→ YOUR GOAL
Show each line of the records in which the word "Continue" occurs.

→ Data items
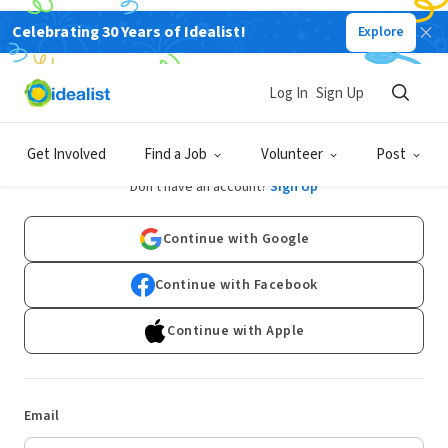
Celebrating 30 Years of Idealist!
Explore
Log In
Sign Up
Log In
Get Involved
Find a Job
Volunteer
Post
Don't have an account?
Sign Up
Continue with Google
Continue with Facebook
Continue with Apple
Email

→ RESULT FOR THIS TASK
Continue with Google
Continue with Facebook
Continue with Apple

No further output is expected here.